> **Given records**:
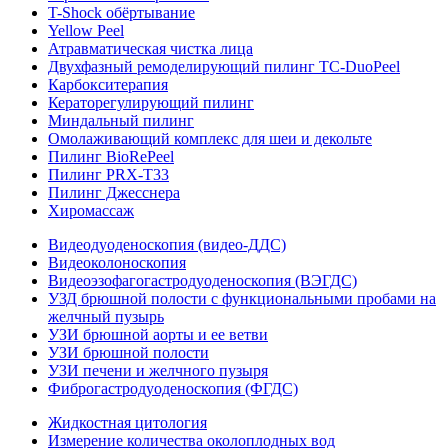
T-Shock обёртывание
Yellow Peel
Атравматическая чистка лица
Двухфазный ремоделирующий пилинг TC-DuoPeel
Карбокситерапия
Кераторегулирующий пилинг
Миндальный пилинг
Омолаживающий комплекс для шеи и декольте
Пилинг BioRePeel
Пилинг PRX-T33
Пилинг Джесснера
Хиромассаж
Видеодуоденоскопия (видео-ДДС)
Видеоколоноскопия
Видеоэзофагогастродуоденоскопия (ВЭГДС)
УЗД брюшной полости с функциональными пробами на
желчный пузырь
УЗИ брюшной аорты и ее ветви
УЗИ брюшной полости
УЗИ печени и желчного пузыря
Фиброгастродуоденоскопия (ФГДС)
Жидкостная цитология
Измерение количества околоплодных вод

* * *

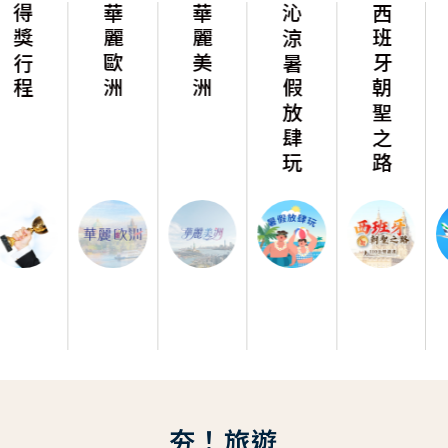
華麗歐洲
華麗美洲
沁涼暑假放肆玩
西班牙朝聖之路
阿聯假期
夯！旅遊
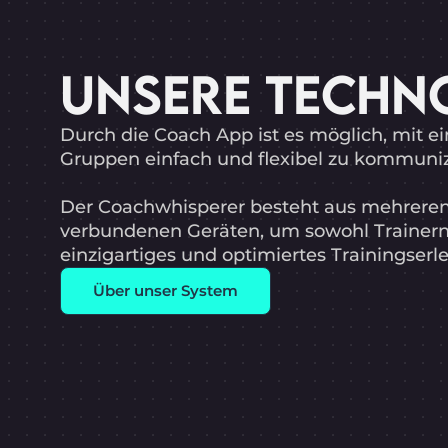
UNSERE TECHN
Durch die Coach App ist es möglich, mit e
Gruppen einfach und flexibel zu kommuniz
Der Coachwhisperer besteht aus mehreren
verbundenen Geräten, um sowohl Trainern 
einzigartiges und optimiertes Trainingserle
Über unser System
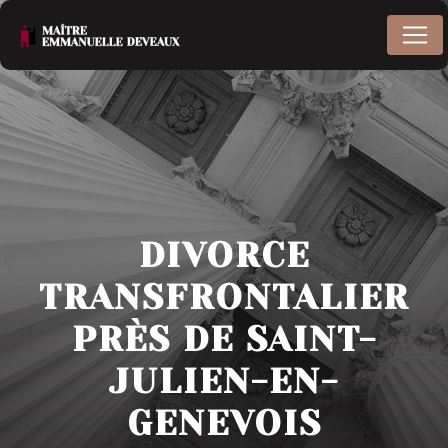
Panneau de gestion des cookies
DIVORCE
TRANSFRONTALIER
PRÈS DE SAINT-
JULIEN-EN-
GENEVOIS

> **Task statement**: Among the entries above, the lines between the ones containing "Кераторегулирующий пилинг" and "Измерение количества околоплодных вод", inclusive, are to be transcribed exactly. No other line is to be given.

> **Worked solution**:
Кераторегулирующий пилинг
Миндальный пилинг
Омолаживающий комплекс для шеи и декольте
Пилинг BioRePeel
Пилинг PRX-T33
Пилинг Джесснера
Хиромассаж
Видеодуоденоскопия (видео-ДДС)
Видеоколоноскопия
Видеоэзофагогастродуоденоскопия (ВЭГДС)
УЗД брюшной полости с функциональными пробами на
желчный пузырь
УЗИ брюшной аорты и ее ветви
УЗИ брюшной полости
УЗИ печени и желчного пузыря
Фиброгастродуоденоскопия (ФГДС)
Жидкостная цитология
Измерение количества околоплодных вод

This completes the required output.